Dr. Geschwind is based at UCLA’s Geffen School of Medicine. UC Health has 14-15 million patients, so it presents a big opportunity for genomic data aggregation. He is speaking today about the California Center for Rare Diseases and the UCLA Precision Health project ATLAS, and specifically how they are moving from whole exome to whole genome to RNA-seq for diagnosis. Early on they anticipated that personnel time to consent patients could be a major bottleneck so they developed a video-based consent system, translated into 8 languages. To date, over 50,000 patients have consented, of which 30,000 have opted in and 20,000 have been genotyped. Consistent with Los Angeles demographics, there is no majority ethnic or racial group in the cohort; the plurality are Latino (46%).
They began offering exome sequencing for rare disease patients in 2012. Since then, they have had 337 physicians from 67 institutions order tests, totaling thousands of patients. The most common type of phenotype is neurological or neurodevelopmental though there are also a lot of neuromuscular diseases. After exome sequencing, they reach a conclusive diagnosis in 26% of cases, potential diagnosis in 22%, and identify a strong novel gene in 3% of cases. “Potential diagnosis” means the variant or gene does not perfectly match the phenotype, so that further phenotyping or segregation analysis is needed in order to decide whether it’s causal. The novel disease genes discovered through this program include KAT6A [Arboleda 2015] and a number of autism genes. A number of different mutational mechanisms can contribute to autism including CNVs [Luo 2012], exonic SNPs or short indels, and intronic mutations that affect the transcriptome but may be missed on exome and uninterpretable on whole genome sequencing.
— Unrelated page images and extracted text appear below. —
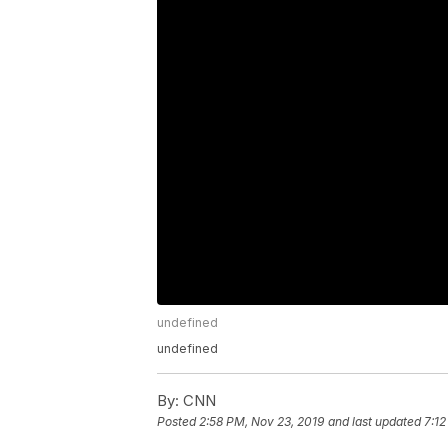
undefined
undefined
By:
CNN
Posted
2:58 PM, Nov 23, 2019
and last updated
7:12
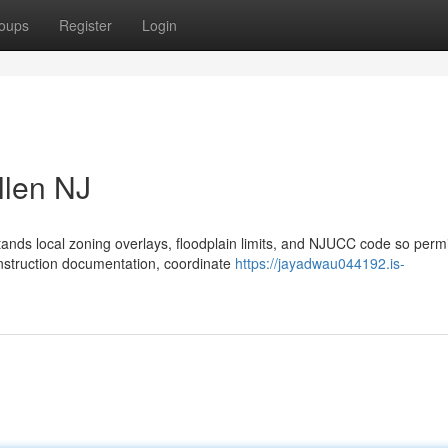
oups
Register
Login
llen NJ
ands local zoning overlays, floodplain limits, and NJUCC code so perm
nstruction documentation, coordinate
https://jayadwau044192.is-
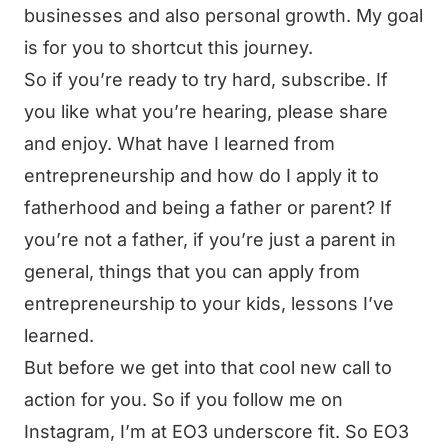
businesses and also personal growth. My goal
is for you to shortcut this journey.
So if you’re ready to try hard, subscribe. If
you like what you’re hearing, please share
and enjoy. What have I learned from
entrepreneurship and how do I apply it to
fatherhood and being a father or parent? If
you’re not a father, if you’re just a parent in
general, things that you can apply from
entrepreneurship to your kids, lessons I’ve
learned.
But before we get into that cool new call to
action for you. So if you follow me on
Instagram, I’m at EO3 underscore fit. So EO3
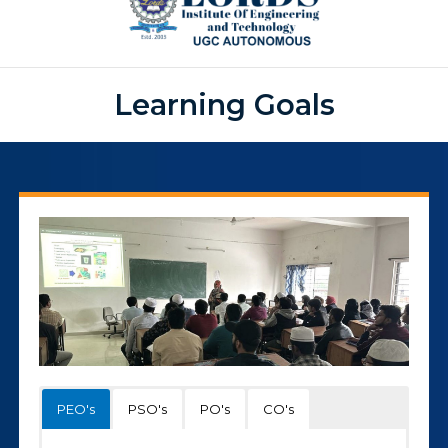
Learning Goals
PEO's
PSO's
PO's
CO's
They are finding that moving from exomes to whole genomes and ultimately RNA-seq can improve diagnostic yield. For example, out of a cohort of unsolved patients, they were able to diagnose 11 using exomes alone, and another 7 using whole genomes. Out of 48 that then underwent RNA-seq, they were able to reach a diagnosis in 7. In one example, exome sequencing identified a single paternally-inherited hit in a known recessive disease gene that matched the phenotype; only through RNA-seq were they able to figure out that the second hit was a rare variant inherited from the mother, which was synonymous but turned out to affect splicing. In most cases like this, no deleterious effect on gene expression or function would be predicted by any bioinformatics software — only RNA-seq will solve it.